Even with the evidence of economic growth and renewed investor optimism, investors continue to buy U.S. government debt as a refuge against a renewal of turmoil in global financial markets and concern the U.S. recovery may falter.
Adding to demand is concern over potential automatic spending cuts stemming from a 2011 budget agreement scheduled to take effect March 1 that threaten to slow growth even as legislation funding government operations expires on March 27. The cuts, known as sequestration, were first included in an August 2011 deficit-reduction deal designed to be so draconian that it would push Democrats and Republicans to compromise on taxes and spending.
“Anytime you get to 2.06, there seem to be decent buying despite the overwhelming bearishness that seems to be confronting the marketplace,” said Thomas di Galoma, a managing director at Navigate Advisors LLC, a brokerage for institutional investors in Stamford, Connecticut.
China remained the biggest foreign owner of Treasuries in December after its holdings rose $19.7 billion to $1.2 trillion, according to the Treasury data released yesterday. The holdings of Japan, the second-largest, rose $2.5 billion to $1.12 trillion.
Foreigners bought a net $29.9 billion of Treasuries in December, according to the report, up from $26.4 billion the month before.

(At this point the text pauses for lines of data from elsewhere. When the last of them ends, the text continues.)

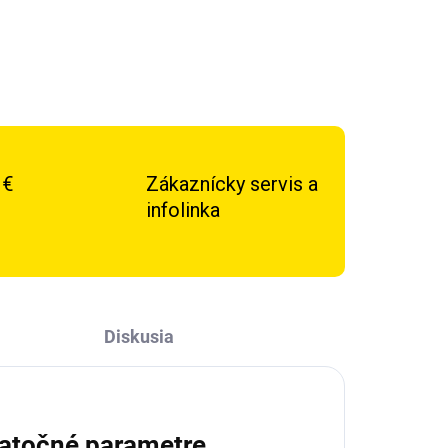
 €
Zákaznícky servis a
infolinka
Diskusia
atočné parametre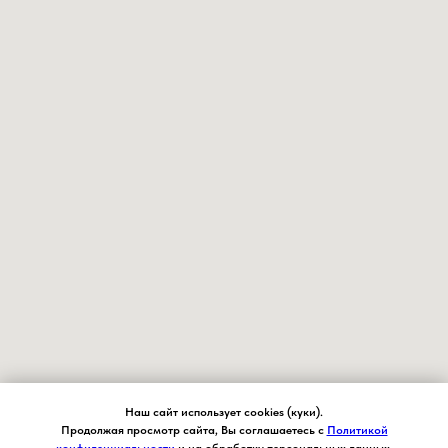
Наш сайт использует cookies (куки).
Продолжая просмотр сайта, Вы соглашаетесь с
Политикой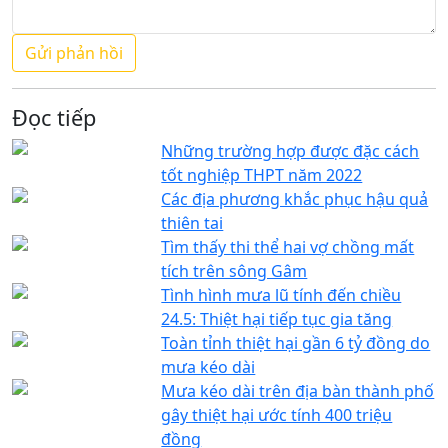
Đọc tiếp
Những trường hợp được đặc cách
tốt nghiệp THPT năm 2022
Các địa phương khắc phục hậu quả
thiên tai
Tìm thấy thi thể hai vợ chồng mất
tích trên sông Gâm
Tình hình mưa lũ tính đến chiều
24.5: Thiệt hại tiếp tục gia tăng
Toàn tỉnh thiệt hại gần 6 tỷ đồng do
mưa kéo dài
Mưa kéo dài trên địa bàn thành phố
gây thiệt hại ước tính 400 triệu
đồng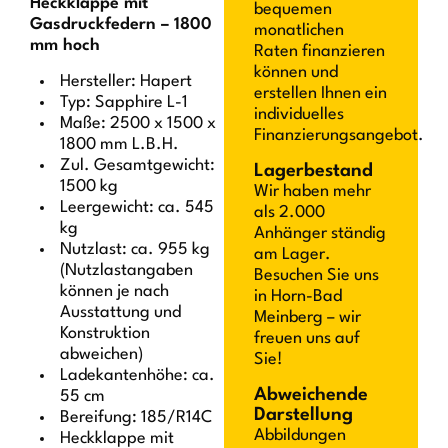
Heckklappe mit
bequemen
Gasdruckfedern – 1800
monatlichen
mm hoch
Raten finanzieren
können und
Hersteller: Hapert
erstellen Ihnen ein
Typ: Sapphire L-1
individuelles
Maße: 2500 x 1500 x
Finanzierungsangebot.
1800 mm L.B.H.
Zul. Gesamtgewicht:
Lagerbestand
1500 kg
Wir haben mehr
Leergewicht: ca. 545
als 2.000
kg
Anhänger ständig
Nutzlast: ca. 955 kg
am Lager.
(Nutzlastangaben
Besuchen Sie uns
können je nach
in Horn-Bad
Ausstattung und
Meinberg – wir
Konstruktion
freuen uns auf
abweichen)
Sie!
Ladekantenhöhe: ca.
Abweichende
55 cm
Darstellung
Bereifung: 185/R14C
Abbildungen
Heckklappe mit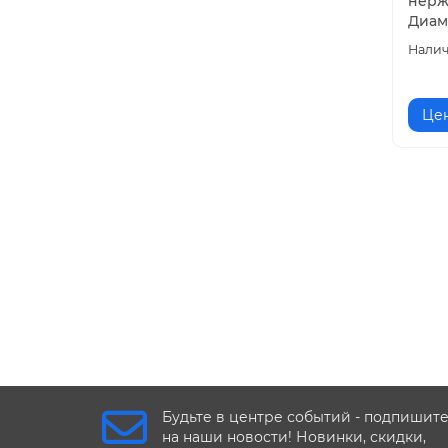
нерж
Диам
Цен
Будьте в центре событий - подпишит
на наши новости! Новинки, скидки,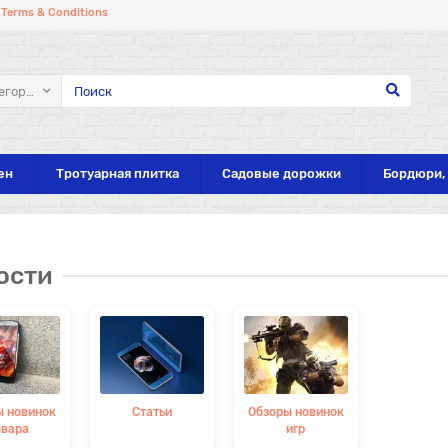
Terms & Conditions
егории
ен
Тротуарная плитка
Садовые дорожки
Бордюри,
ости
родаж!
ы новинок
Статьи
Обзоры новинок
овара
игр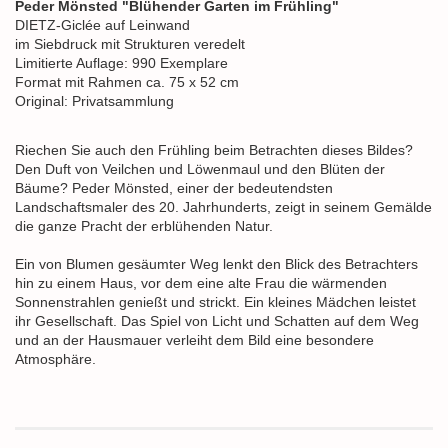
Peder Mönsted "Blühender Garten im Frühling"
DIETZ-Giclée auf Leinwand
im Siebdruck mit Strukturen veredelt
Limitierte Auflage: 990 Exemplare
Format mit Rahmen ca. 75 x 52 cm
Original: Privatsammlung
Riechen Sie auch den Frühling beim Betrachten dieses Bildes?
Den Duft von Veilchen und Löwenmaul und den Blüten der
Bäume? Peder Mönsted, einer der bedeutendsten
Landschaftsmaler des 20. Jahrhunderts, zeigt in seinem Gemälde
die ganze Pracht der erblühenden Natur.
Ein von Blumen gesäumter Weg lenkt den Blick des Betrachters
hin zu einem Haus, vor dem eine alte Frau die wärmenden
Sonnenstrahlen genießt und strickt. Ein kleines Mädchen leistet
ihr Gesellschaft. Das Spiel von Licht und Schatten auf dem Weg
und an der Hausmauer verleiht dem Bild eine besondere
Atmosphäre.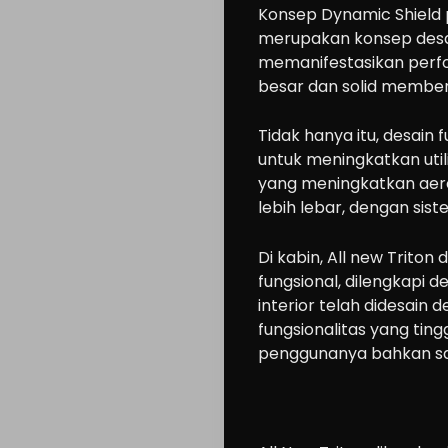
Konsep Dynamic Shield
merupakan konsep desai
memanifestasikan perfo
besar dan solid memberi
Tidak hanya itu, desain 
untuk meningkatkan util
yang meningkatkan aerod
lebih lebar, dengan sist
Di kabin, All new Trito
fungsional, dilengkapi
interior telah didesai
fungsionalitas yang ti
penggunanya bahkan sa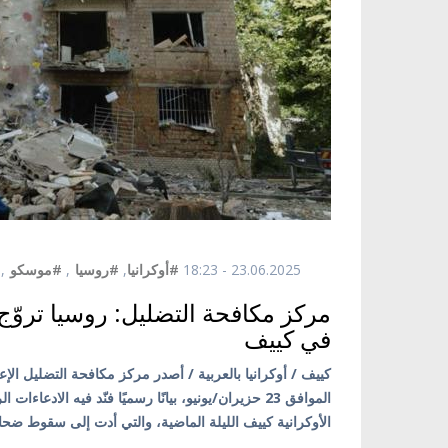
23.06.2025 - 18:23
#أوكرانيا
,
#روسيا
,
#موسكو
,
مركز مكافحة التضليل: روسيا تروّج 
في كييف
كييف / أوكرانيا بالعربية / أصدر مركز مكافحة التضليل الإعل
الموافق 23 حزيران/يونيو، بيانًا رسميًا فنّد فيه ا
الأوكرانية كييف الليلة الماضية، والتي أدت إلى سقوط ضح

Treasuries have lost 0.89 percent this year, according to an index compiled by Bank of America Merrill Lynch. The Standard & Poor’s 500 Index of shares has returned 5.18 percent this year, including reinvested dividends.
The U.S. Treasury sold $16 billion in 30-year bonds on Feb. 14 at a yield of 3.18 percent and $32 billion of three-year notes on Feb. 12 at a yield of 0.411 percent. The 10-year notes yielded 2.046 percent, compared with a forecast of 2.039 percent in a Bloomberg News survey of eight of the Federal Reserve’s 21 primary dealers.
Ten-year yields will climb to 2.33 percent in the fourth quarter, according to analyst estimates compiled by Bloomberg. Should they turn out to be correct, investors who buy the securities today would lose 1.1 percent by the year-end.
“The market is playing ‘wait and see,’ said Paul Horrmann, a broker in New York at Tradition Asiel Securities Inc., an interdealer broker. “But the market is still more vulnerable to higher yields given the economy.”
The Fed said on Dec. 12 that interest rates will remain near zero “at least as long as” the unemployment rate stays above 6.5 percent and inflation “between one and two years ahead” is projected to be no more than 2.5 percent. Government figures showed this month that the jobless rate was 7.9 percent in January.
Fed Bank of St. Louis President James Bullard said central bank stimulus has been ramped up this year with the decision to increase outright bond purchases to $85 billion a month and that a growing balance sheet could be complicated to unwind.
“The current stance of U.S. monetary policy is considerably easier than it was in 2012,” Bullard said in a speech on Feb. 13 in Starkville, Mississippi. “The size of the balance sheet could inhibit” the Fed’s “ability to exit appropriately from the current very expansive monetary policy.”
The Fed is scheduled on Feb. 19 to buy as much as $1.75 billion of Treasuries maturing between February 2036 and February 2043, the Fed Bank of New York’s website showed. U.S. financial markets are closed Feb. 18 for Presidents’ Day.